Weill Medical College of Cornell University and New York Presbyterian Hospital, 525 East 68th St, New York, NY 10021, USA.
J Clin Oncol. 2011 Mar 10;29(8):979-85. doi: 10.1200/JCO.2010.30.5961. Epub 2011 Jan 31.
This phase I dose-escalation trial was performed to determine the maximum-tolerated dose, dose-limiting toxicities, and pharmacokinetics of CPX-351.
CPX-351 induction was administered on days 1, 3, and 5 by 90-minute infusion to 48 relapsed or refractory patients with acute myeloid leukemia (AML) or high-risk myelodysplasia. Doses started at 3 units/m(2) with dose doublings in single-patient cohorts until a pharmacodynamic effect (treatment-related adverse events or reduction in bone marrow cellularity or blast count) was observed, followed by 33% escalations in three patient cohorts until dose-limiting toxicity (DLT) occurred.
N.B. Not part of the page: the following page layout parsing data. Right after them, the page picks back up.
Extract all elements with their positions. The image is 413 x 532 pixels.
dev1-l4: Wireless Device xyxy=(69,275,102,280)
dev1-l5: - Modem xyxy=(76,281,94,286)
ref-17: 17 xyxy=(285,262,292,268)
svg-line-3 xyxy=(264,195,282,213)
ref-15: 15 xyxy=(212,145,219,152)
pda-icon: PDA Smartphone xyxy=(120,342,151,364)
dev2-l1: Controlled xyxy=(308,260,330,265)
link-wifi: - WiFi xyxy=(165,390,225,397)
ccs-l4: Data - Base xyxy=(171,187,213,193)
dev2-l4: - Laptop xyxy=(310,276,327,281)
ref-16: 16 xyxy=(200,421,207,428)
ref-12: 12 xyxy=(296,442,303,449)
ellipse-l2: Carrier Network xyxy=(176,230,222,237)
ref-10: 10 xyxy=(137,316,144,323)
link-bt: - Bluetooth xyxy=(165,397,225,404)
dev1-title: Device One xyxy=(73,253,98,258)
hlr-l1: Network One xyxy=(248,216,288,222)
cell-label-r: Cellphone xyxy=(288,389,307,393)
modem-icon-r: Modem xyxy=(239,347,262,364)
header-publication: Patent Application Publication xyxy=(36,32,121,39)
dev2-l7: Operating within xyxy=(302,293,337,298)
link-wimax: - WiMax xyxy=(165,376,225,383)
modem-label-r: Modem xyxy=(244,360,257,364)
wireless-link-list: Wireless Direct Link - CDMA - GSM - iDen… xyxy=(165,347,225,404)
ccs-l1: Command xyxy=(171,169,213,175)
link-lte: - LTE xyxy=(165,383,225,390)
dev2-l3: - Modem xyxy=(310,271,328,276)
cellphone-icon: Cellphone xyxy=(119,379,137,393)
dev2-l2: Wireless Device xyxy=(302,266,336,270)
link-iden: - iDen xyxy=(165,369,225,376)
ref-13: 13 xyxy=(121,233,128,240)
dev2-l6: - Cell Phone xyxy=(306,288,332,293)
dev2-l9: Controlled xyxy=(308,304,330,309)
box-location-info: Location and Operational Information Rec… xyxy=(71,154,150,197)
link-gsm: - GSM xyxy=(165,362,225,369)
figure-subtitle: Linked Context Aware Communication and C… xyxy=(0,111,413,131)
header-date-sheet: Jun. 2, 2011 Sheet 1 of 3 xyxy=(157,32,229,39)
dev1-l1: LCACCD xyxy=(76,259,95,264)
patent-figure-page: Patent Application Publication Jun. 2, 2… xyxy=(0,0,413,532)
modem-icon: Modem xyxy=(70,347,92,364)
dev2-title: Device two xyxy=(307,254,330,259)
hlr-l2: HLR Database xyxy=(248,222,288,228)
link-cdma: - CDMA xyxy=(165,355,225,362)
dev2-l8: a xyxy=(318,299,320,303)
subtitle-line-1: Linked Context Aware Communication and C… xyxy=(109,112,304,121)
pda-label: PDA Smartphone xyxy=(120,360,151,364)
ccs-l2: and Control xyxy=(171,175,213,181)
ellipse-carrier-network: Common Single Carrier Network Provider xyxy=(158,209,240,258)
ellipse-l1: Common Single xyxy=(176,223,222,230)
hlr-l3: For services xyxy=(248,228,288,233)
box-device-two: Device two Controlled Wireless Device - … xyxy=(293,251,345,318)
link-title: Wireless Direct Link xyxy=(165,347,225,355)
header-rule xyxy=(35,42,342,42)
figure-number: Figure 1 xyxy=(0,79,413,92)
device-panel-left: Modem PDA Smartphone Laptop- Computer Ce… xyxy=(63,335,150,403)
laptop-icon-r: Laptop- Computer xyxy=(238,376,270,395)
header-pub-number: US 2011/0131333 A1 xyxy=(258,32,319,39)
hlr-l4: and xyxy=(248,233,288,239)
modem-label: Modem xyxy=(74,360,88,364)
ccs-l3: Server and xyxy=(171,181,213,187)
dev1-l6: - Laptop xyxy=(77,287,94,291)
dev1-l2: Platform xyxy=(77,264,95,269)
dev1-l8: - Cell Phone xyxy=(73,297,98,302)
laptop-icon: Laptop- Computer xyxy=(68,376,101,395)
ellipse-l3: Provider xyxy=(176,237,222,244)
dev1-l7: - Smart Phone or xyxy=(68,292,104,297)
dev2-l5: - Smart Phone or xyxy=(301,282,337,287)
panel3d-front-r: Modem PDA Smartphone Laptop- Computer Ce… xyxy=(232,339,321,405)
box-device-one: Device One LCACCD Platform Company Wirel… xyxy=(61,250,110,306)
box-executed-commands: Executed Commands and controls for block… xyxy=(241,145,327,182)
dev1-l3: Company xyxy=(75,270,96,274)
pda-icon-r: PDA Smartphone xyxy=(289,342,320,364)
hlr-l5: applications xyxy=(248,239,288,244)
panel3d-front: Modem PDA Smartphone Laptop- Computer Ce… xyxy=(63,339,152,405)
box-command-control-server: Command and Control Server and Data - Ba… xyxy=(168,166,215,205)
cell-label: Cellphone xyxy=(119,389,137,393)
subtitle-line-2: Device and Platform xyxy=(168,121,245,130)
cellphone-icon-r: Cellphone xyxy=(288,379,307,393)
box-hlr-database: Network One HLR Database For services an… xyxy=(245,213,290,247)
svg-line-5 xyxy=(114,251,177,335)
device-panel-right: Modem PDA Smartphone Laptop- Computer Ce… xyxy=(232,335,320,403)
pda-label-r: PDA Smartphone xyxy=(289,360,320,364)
The maximum-tolerated dose was 101 units/m(2). DLTs consisted of hypertensive crisis, congestive heart failure, and prolonged cytopenias. Adverse events were consistent with cytarabine and daunorubicin treatment. Response occurred at doses as low as 32 units/m(2). Of 43 patients with AML, nine had complete response (CR) and one had CR with incomplete platelet recovery; of patients with acute lymphoblastic leukemia, one of three had CR. Eight CRs were achieved among the 31 patients with prior cytarabine and daunorubicin treatment. CR in AML occurred in five of 26 patients age ≥ 60 years and in five of 17 patients younger than age 60 years. Median half-life was 31.1 hours (cytarabine) and 21.9 hours (daunorubicin), with both drugs and their metabolites detectable > 7 days after the last dose. The targeted 5:1 molar ratio was maintained at all dose levels for up to 24 hours.
The recommended dose of CPX-351 for phase II study is 101 units/m(2). Further exploration of efficacy and safety is ongoing in phase II trials in newly diagnosed and first-relapse patients with AML.
本 I 期剂量递增试验旨在确定 CPX-351 的最大耐受剂量、剂量限制性毒性和药代动力学。
48 例复发或难治性急性髓系白血病(AML)或高危骨髓增生异常综合征患者接受 CPX-351 诱导治疗,方案为第 1、3 和 5 天给予 90 分钟输注。起始剂量为 3 单位/m²,在单患者队列中进行剂量加倍,直至观察到药效学效应(与治疗相关的不良事件或骨髓细胞减少或原始细胞计数减少),随后在 3 个患者队列中进行 33%的递增,直至出现剂量限制性毒性(DLT)。
最大耐受剂量为 101 单位/m²。DLT 包括高血压危象、充血性心力衰竭和持续的血细胞减少症。不良事件与阿糖胞苷和柔红霉素治疗一致。在低至 32 单位/m²的剂量下也有反应。43 例 AML 患者中,9 例达到完全缓解(CR),1 例 CR 伴血小板恢复不完全;3 例急性淋巴细胞白血病患者中,1 例达到 CR。在 31 例既往接受阿糖胞苷和柔红霉素治疗的患者中,有 8 例达到 CR。AML 中的 CR 发生在 26 例年龄≥60 岁的患者中 5 例和 17 例年龄小于 60 岁的患者中 5 例。半寿期中位数为 31.1 小时(阿糖胞苷)和 21.9 小时(柔红霉素),末次给药后>7 天仍可检测到药物及其代谢物。在高达 24 小时的所有剂量水平,均维持 5:1 的目标摩尔比。
CPX-351 的推荐剂量为 101 单位/m²。在 AML 新诊断和首次复发患者的 II 期试验中,正在进一步探索疗效和安全性。